One piece of advice that I have gained through hard experience: Don't do the final placement of the bridge until you have (a) routed the neck pocket, and (b) dry fitted the neck. You want to make sure that the strings line up properly along the neck and over the pickup. And you will want the saddle for the high E string to be 24.75" from the nut. Of the two measures I generally find getting the strings lined up over the fingerboard and pickup to be the more challenging of the two. There's usually enough adjustment to move the saddle forward or back a little, but there's no easy way to adjust the bridge laterally once you've drilled.

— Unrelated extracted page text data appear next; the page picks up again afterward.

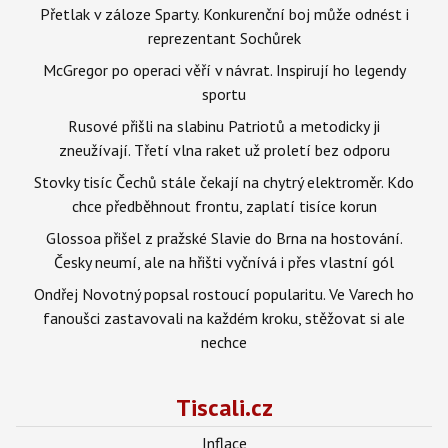
Přetlak v záloze Sparty. Konkurenční boj může odnést i
reprezentant Sochůrek
McGregor po operaci věří v návrat. Inspirují ho legendy
sportu
Rusové přišli na slabinu Patriotů a metodicky ji
zneužívají. Třetí vlna raket už proletí bez odporu
Stovky tisíc Čechů stále čekají na chytrý elektroměr. Kdo
chce předběhnout frontu, zaplatí tisíce korun
Glossoa přišel z pražské Slavie do Brna na hostování.
Česky neumí, ale na hřišti vyčnívá i přes vlastní gól
Ondřej Novotný popsal rostoucí popularitu. Ve Varech ho
fanoušci zastavovali na každém kroku, stěžovat si ale
nechce
Tiscali.cz
Inflace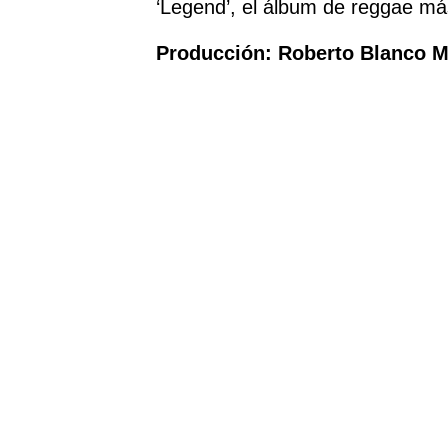
‘Legend’, el álbum de reggae más
Producción: Roberto Blanco 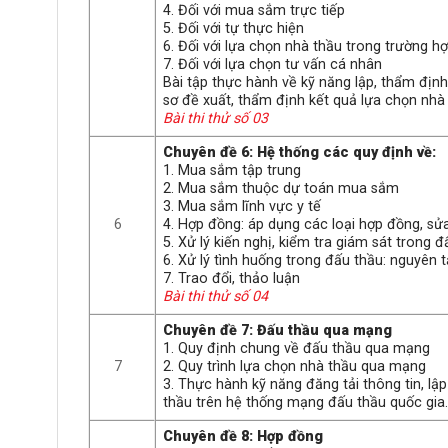
4. Đối với mua sắm trực tiếp
5. Đối với tự thực hiện
6. Đối với lựa chọn nhà thầu trong trường h
7. Đối với lựa chọn tư vấn cá nhân
Bài tập thực hành về kỹ năng lập, thẩm định
sơ đề xuất, thẩm định kết quả lựa chọn nhà
Bài thi thử số 03
Chuyên đề 6: Hệ thống các quy định về:
1. Mua sắm tập trung
2. Mua sắm thuộc dự toán mua sắm
3. Mua sắm lĩnh vực y tế
6
4. Hợp đồng: áp dụng các loại hợp đồng, sử
5. Xử lý kiến nghị, kiểm tra giám sát trong 
6. Xử lý tình huống trong đấu thầu: nguyên t
7. Trao đổi, thảo luận
Bài thi thử số 04
Chuyên đề 7: Đấu thầu qua mạng
1. Quy định chung về đấu thầu qua mạng
7
2. Quy trình lựa chọn nhà thầu qua mạng
3. Thực hành kỹ năng đăng tải thông tin, lậ
thầu trên hệ thống mạng đấu thầu quốc gia
Chuyên đề 8: Hợp đồng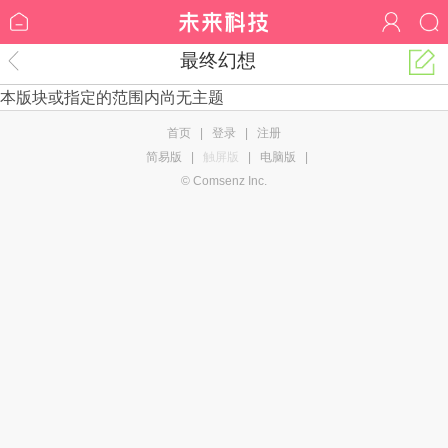
最终幻想
本版块或指定的范围内尚无主题
首页
|
登录
|
注册
简易版
|
触屏版
|
电脑版
|
© Comsenz Inc.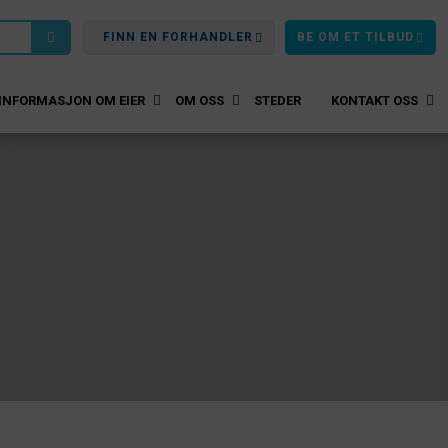
FINN EN FORHANDLER
BE OM ET TILBUD
INFORMASJON OM EIER
OM OSS
STEDER
KONTAKT OSS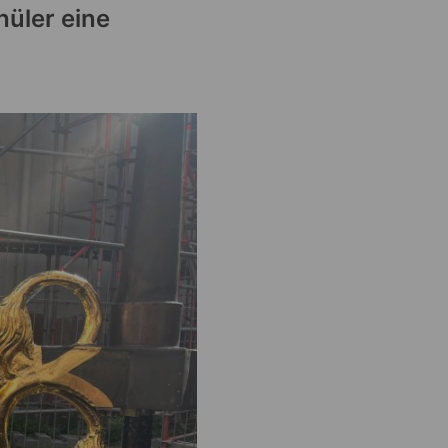
hüler eine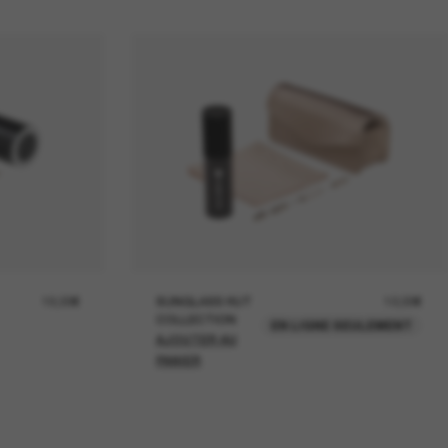
19,00€
SUNGLASS HUT
12,00€
COLLECTION
EN LIGNE SEULEMENT
AJOUTER AU
PANIER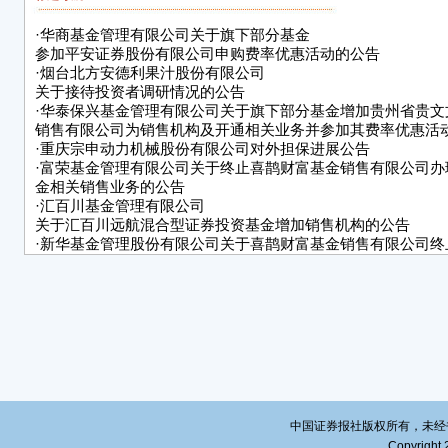
·
华商基金管理有限公司关于旗下部分基金
参加平安证券股份有限公司申购费率优惠活动的公告
·
烟台北方安德利果汁股份有限公司
关于接待投资者调研情况的公告
·
华泰保兴基金管理有限公司关于旗下部分基金增加贵州省贵文
销售有限公司为销售机构及开通相关业务并参加其费率优惠活
·
重庆宗申动力机械股份有限公司对外担保进展公告
·
富荣基金管理有限公司关于终止喜鹊财富基金销售有限公司办
金相关销售业务的公告
·
汇百川基金管理有限公司
关于汇百川远航混合型证券投资基金增加销售机构的公告
·
新华基金管理股份有限公司关于喜鹊财富基金销售有限公司终
下基金的公告
·
关于招商中证国债及政策性金融债0-3年交易型开放式指数证
基金复牌的公告
·
新沃基金管理有限公司关于
终止喜鹊财富基金销售有限公司办理旗下基金销售业务的公告
·
华安基金管理有限公司
关于终止喜鹊财富基金销售有限公司办理本公司旗下基金销售
中国证券报社版权所有，未经书面授
Copyright 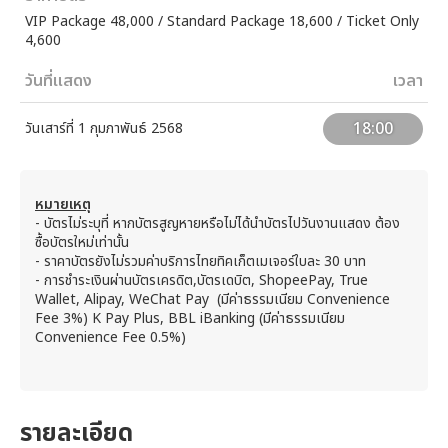
VIP Package 48,000 / Standard Package 18,600 / Ticket Only
4,600
วันที่แสดง
เวลา
18:00
วันเสาร์ที่ 1 กุมภาพันธ์ 2568
หมายเหตุ
- บัตรไม่ระบุที่ หากบัตรสูญหายหรือไม่ได้นำบัตรไปวันงานแสดง ต้อง
ซื้อบัตรใหม่เท่านั้น
- ราคาบัตรยังไม่รวมค่าบริการไทยทิคเก็ตเมเจอร์ใบละ 30 บาท
- การชำระเงินผ่านบัตรเครดิต,บัตรเดบิต, ShopeePay, True
Wallet, Alipay, WeChat Pay (มีค่าธรรมเนียม Convenience
Fee 3%) K Pay Plus, BBL iBanking (มีค่าธรรมเนียม
Convenience Fee 0.5%)
รายละเอียด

TD has a lot of experience with this, and I have only cut a new one once. But I have the neck pocket a hair or two off axis a couple of times. It is much easier to move the bridge a little than it is to compensate for a route that is slightly off. In turn, I try to get the neck, bridge and pickups to line up first. Then the pickguard, then the control plate to get things to line up as well as possible.
Yes as fender3x stated - I usually route and set the neck first. Then place the bridge to ensure the strings are parallel to the sides of the neck, add the pups so the pole pieces sit under the strings and then add pickguard/control plate.